I think it’s appropriate I take this opportunity to remind folks that, as Goldman wrote earlier this month, “top individual tax rates on ordinary income are relatively low in the US, at least for households in low-tax states, and even full implementation of the Biden program would only close the gap partly.”
Jamie Dimon lambasted Biden’s plan for individual and corporate taxes on Thursday, during a second day of congressional testimony. “The tax increase is actually four times the tax decrease from 2017,” Dimon claimed. “The details are all that matter, not the top line of 28%,” he remarked, in an effort to raise the fear level around Biden’s proposed corporate tax hike.
Naturally, Dimon couched his criticism in terms of competition with the rest of the world, suggesting Biden’s plan would make the US uncompetitive. “It would be detrimental to a lot of companies, it would push a lot of capital overseas,” he said. Dimon also criticized Biden’s plan to raise the US tax rate on foreign profits and, along with Citi’s Jane Fraser, expressed doubt about a global agreement to end what Janet Yellen derisively calls a “race to the bottom.”
I guess there’s just nothing we can do. We may as well go ahead and cut corporate tax rates to zero because that’s the only way to ensure we’re competi… oh, wait, that’s right! Some corporations already pay essentially zero in taxes.
Sarcasm aside, we’re about to see just how sincere some of corporate America’s biggest names really were when they supported various proposals aimed at reengineering capitalism or otherwise engaged in virtue signaling when it was convenient from a PR perspective. With the rubber set to meet the road, you may discover that some of the rhetoric was just rhetoric.
When it comes to the retroactive capital gains tax, it would still need to be approved by Congress, and as the Journal went on to note, there’s “already wariness about the full capital gains tax plan building among some congressional Democrats.”
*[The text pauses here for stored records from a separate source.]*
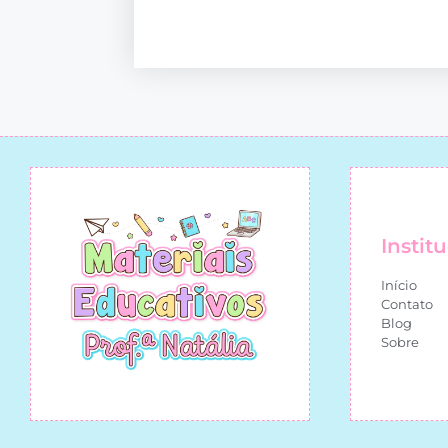
Instit
Início
Contato
Blog
Sobre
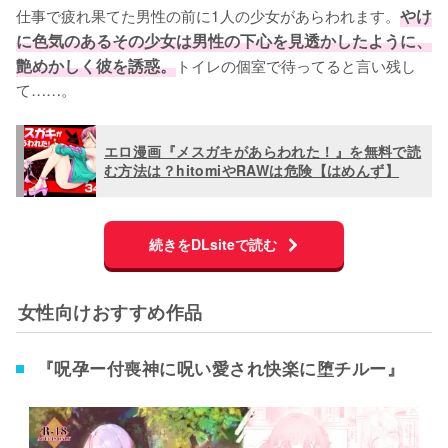
仕事で疲れ果てた男性の前に1人の少女があらわれます。
やけ
に色気のあるその少女は男性の下心を見透かしたように、
艶めかしく彼を誘惑。
トイレの個室で待ってると言い残し
て……。
エロ漫画『メスガキがあらわれた！』を無料で読
む方法は？hitomiやRAWは危険【はめんず】
続きをDLsiteで読む
女性向けおすすめ作品
『呪孕ー付喪神に呪い愛され快楽に堕チルー』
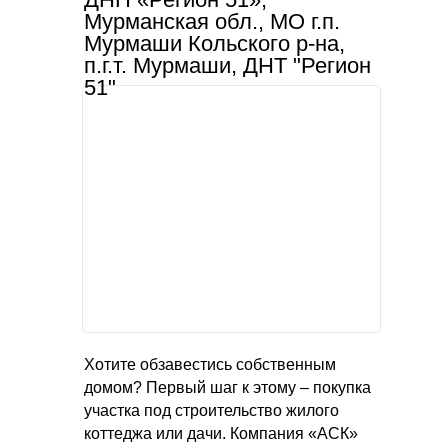
Мурманская обл., МО г.п.
Мурмаши Кольского р-на,
п.г.т. Мурмаши, ДНТ "Регион
51"
Хотите обзавестись собственным
домом? Первый шаг к этому – покупка
участка под строительство жилого
коттеджа или дачи. Компания «АСК»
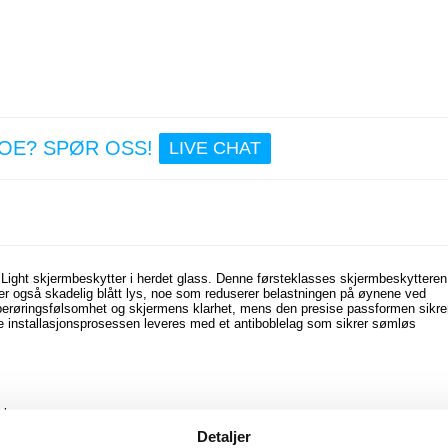
234
140,0
Saii P
iPh
6/6S/
(202
(20
NOE? SPØR OSS!
LIVE CHAT
Skjerm
ter i 
Glass -
124,0
ight skjermbeskytter i herdet glass. Denne førsteklasses skjermbeskytteren
erer også skadelig blått lys, noe som reduserer belastningen på øynene ved
 berøringsfølsomhet og skjermens klarhet, mens den presise passformen sikrer
e installasjonsprosessen leveres med et antiboblelag som sikrer sømløs
else
Detaljer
The debate around the market implications primarily revolved around opportunistic selling. As the figure (below) shows, history suggests any weakness for equities would be short-lived.
For what it’s worth, Goldman estimates that the wealthiest households are currently sitting on somewhere between $1 to $1.5 trillion in unrealized equity capital gains.
That, the bank’s David Kostin said, “equates to 3% of total US equity market cap and roughly 30% of average monthly S&P 500 trading volume.”
Remember: The vast majority of Americans don’t own any stocks to speak of (figure below).
But if the capital gains tax hike is retroactive, none of that really matters. And that’s what I found funny on Thursday. One way to prevent tax-related selling is just to backdate the implementation.
“While the headline tripped a sell program… it’s likely misplaced,” Bloomberg’s Vincent Cignarella wrote. “A retroactive tax makes the levy unavoidable unless the bill doesn’t pass.”
In his own remarks to Congress Thursday, Goldman’s David Solomon said “anything that’s retroactive creates extra anxiety and extra uncertainty, and that would just slow down economic activity.”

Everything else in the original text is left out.